- **Exercise aim**:
Every record must be restated exactly. Drop the images.

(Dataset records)
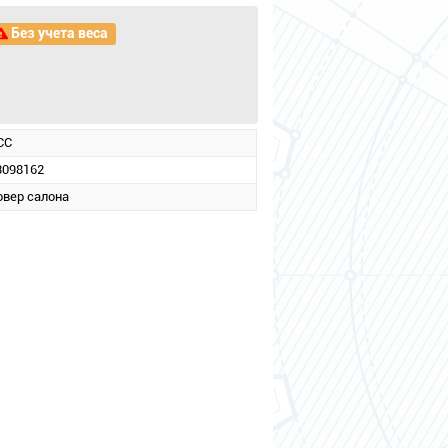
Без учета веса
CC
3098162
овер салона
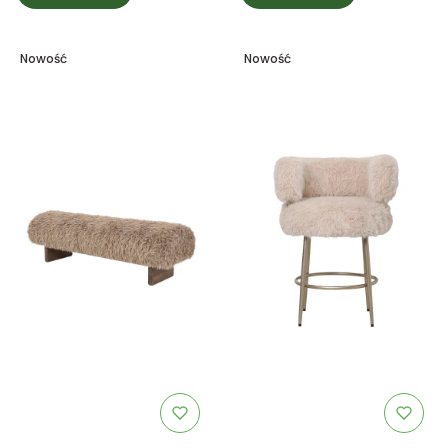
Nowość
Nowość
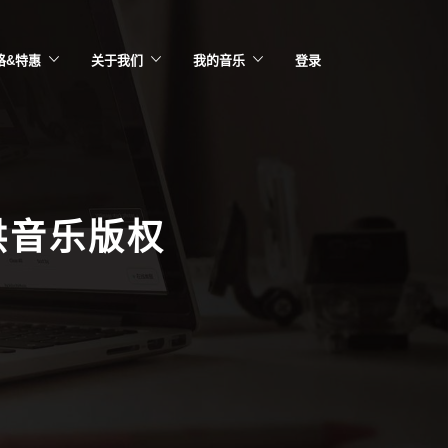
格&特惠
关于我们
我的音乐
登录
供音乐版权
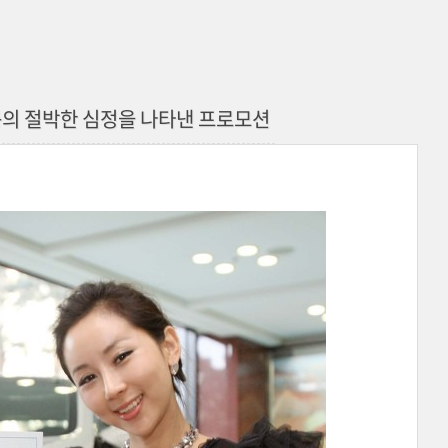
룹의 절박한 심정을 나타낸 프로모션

- **Exercise solution**:
Без учета веса
CC
3098162
овер салона
Nowość
Nowość
格&特惠
关于我们
我的音乐
登录
供音乐版权
룹의 절박한 심정을 나타낸 프로모션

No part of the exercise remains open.